Working on the book: Angelo Margaris. "First Order Mathematical Logic" (p. 47)
Let $u$ and $v$ be variables and $P$ a formula. $P$ admits $u$ for $v$ if and only if every free occurrence of $v$ in $P$ becomes a free occurrence of $u$ in $P(u/v)$.
The author provides this example:
$P$ is $\exists y(y>x)$. Below we list some terms, and alongside each term the result of substituting this term for $x$ in $P$.
$$ \begin{align*} 2 \quad & \exists y(y>2) & P(2/x)\\ y \quad & \exists y(y>y) & P(y/x) \end{align*} $$
In the second case, the first and only free ocurrence of $x$ in $P$ becomes bound in $P(y/x)$.
However, I have two questions:
- In the first case, I cannot see why 2 becomes a free occurrence in P as it is a constant.
The definition of "$P$ admits $u$ for $v$" does not mention anything about bound ocurrences of $v$ becoming free.
- Let $P$ be $\exists y(y > x)$, then $P(x/y)$ would be $\exists y(x > x)$ ? Is this forbidden ?
The author states some examples of substitution: some correct and some not.
The example $[∃y(y>x)](2/x)$ is a correct one because it substitute the term $2$ in place of the free variable $x$ causing no harm [see the definition of substitution: "Let $P$ a formula, $v$ a variable and $t$ a term. Then $P(t/v)$ is..."]
The second example, instead, is an example of "forbidden" substitution: the formula does not admits $y$ for $x$ because if we replace the free occurrence of $x$ with $y$ into the formula $∃y(y>x)$ what we get is $∃y(y>y)$ and the previous free occurrence of $x$ is now a bound occurrence of $y$, and this modifies the meaning of the formula.

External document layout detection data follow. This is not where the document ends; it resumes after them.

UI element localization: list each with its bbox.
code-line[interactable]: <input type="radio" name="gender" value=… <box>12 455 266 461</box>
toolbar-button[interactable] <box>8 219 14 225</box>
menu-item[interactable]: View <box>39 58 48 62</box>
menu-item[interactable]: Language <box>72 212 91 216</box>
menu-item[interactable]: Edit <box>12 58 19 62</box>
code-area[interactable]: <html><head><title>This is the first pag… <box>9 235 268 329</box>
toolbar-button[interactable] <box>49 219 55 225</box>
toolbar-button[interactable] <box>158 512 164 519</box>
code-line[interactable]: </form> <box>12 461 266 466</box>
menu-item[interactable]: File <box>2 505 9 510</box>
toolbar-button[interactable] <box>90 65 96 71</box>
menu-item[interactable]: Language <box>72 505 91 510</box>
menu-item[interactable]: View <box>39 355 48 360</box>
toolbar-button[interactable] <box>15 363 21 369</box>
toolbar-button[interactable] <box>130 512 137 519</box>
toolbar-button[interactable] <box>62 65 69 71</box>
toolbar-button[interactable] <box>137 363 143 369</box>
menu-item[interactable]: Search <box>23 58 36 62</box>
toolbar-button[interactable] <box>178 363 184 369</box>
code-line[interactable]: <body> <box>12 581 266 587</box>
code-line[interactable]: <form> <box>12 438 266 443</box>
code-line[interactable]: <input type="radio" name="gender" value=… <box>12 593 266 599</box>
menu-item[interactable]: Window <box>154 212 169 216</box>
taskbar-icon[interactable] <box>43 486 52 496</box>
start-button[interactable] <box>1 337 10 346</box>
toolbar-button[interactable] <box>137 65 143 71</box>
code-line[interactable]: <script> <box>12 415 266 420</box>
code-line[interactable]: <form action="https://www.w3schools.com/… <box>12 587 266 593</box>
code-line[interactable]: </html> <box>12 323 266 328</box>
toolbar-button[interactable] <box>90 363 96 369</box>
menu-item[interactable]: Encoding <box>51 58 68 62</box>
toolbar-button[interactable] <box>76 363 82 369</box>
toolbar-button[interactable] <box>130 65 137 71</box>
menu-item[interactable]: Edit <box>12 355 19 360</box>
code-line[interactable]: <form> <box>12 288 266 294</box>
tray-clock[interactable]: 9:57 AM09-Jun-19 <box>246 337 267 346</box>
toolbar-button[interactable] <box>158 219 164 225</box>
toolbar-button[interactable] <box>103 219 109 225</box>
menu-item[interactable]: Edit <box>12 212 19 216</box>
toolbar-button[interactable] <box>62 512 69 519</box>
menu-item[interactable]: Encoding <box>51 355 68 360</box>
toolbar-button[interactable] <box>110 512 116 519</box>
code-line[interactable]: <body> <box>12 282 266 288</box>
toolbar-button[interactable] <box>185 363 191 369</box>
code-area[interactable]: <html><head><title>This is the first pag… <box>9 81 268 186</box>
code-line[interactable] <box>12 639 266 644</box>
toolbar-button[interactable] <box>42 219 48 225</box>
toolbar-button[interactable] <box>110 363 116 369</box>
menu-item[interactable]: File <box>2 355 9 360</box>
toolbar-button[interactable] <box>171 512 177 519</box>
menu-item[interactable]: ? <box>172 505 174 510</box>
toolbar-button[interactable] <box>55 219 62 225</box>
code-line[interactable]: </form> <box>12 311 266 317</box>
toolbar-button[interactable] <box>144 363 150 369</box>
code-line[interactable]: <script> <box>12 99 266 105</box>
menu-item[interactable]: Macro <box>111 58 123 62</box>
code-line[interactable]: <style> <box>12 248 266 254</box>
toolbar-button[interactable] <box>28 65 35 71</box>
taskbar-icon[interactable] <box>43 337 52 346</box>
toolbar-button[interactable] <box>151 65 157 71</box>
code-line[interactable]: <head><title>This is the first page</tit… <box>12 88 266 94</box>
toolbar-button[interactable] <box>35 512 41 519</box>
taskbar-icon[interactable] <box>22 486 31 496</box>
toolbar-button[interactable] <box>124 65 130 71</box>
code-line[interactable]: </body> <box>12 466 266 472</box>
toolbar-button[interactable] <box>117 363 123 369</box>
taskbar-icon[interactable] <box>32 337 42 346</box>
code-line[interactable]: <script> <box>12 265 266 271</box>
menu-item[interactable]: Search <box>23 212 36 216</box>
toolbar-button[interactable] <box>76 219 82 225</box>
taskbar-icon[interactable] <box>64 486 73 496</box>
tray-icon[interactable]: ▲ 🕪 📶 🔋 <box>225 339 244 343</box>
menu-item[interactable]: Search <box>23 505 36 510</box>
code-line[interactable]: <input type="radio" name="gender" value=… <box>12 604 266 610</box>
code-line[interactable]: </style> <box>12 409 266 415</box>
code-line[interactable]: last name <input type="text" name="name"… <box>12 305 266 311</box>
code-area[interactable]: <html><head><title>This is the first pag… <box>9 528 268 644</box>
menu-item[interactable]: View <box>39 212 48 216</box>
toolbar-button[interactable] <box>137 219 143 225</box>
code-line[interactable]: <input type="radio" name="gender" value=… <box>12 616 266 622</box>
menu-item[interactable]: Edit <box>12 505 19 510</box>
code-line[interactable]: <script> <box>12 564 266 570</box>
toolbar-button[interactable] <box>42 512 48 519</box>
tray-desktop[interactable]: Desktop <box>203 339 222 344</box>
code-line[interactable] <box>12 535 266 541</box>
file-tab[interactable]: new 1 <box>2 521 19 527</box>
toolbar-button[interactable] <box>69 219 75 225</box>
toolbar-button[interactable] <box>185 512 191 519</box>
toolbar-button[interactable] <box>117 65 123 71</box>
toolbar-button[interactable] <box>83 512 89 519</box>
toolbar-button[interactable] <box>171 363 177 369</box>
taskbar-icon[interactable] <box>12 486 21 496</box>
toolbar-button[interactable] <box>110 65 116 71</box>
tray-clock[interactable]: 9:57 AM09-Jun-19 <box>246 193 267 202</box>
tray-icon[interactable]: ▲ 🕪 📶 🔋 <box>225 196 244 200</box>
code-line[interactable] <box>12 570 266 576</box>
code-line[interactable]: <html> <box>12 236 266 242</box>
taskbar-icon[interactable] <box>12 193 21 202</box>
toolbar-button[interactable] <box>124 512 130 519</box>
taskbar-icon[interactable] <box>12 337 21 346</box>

Regarding $[∃y(y>x)](x/y)$, the result is not $∃y(x>x)$; according to the definition: "... $P(t/v)$ is the formula that results when each free occurrence of $v$ in $P$ is replaced by an occurrence of $t$."
In $∃y(y>x)$ there are no free occurrences of $y$; thus $[∃y(y>x)](x/y)$ will be: $∃y(y>x)$.
The substitution operation acts on free occurrences.